DIRECTIONS FOR THIS TASK: Restate every record word for word, without the pictures.

Transcribed page contents
____________

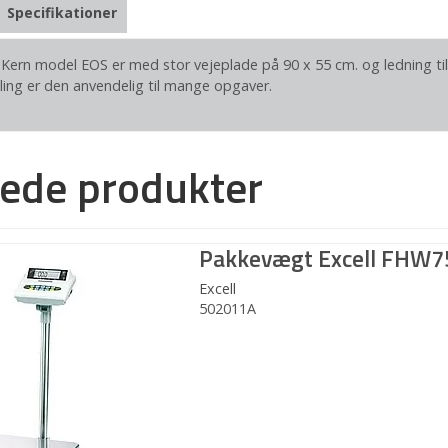
Specifikationer
Kern model EOS er med stor vejeplade på 90 x 55 cm. og ledning til 
ling er den anvendelig til mange opgaver.
rede produkter
Pakkevægt Excell FHW
Excell
502011A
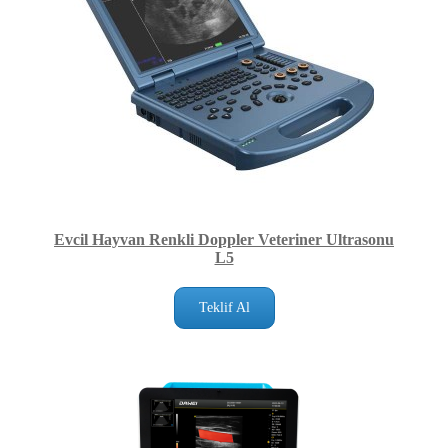
Evcil Hayvan Renkli Doppler Veteriner Ultrasonu
L5
Teklif Al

____________

RESPONSE AREA:
Specifikationer
Kern model EOS er med stor vejeplade på 90 x 55 cm. og ledning til 
ling er den anvendelig til mange opgaver.
rede produkter
Pakkevægt Excell FHW
Excell
502011A
Evcil Hayvan Renkli Doppler Veteriner Ultrasonu
L5
Teklif Al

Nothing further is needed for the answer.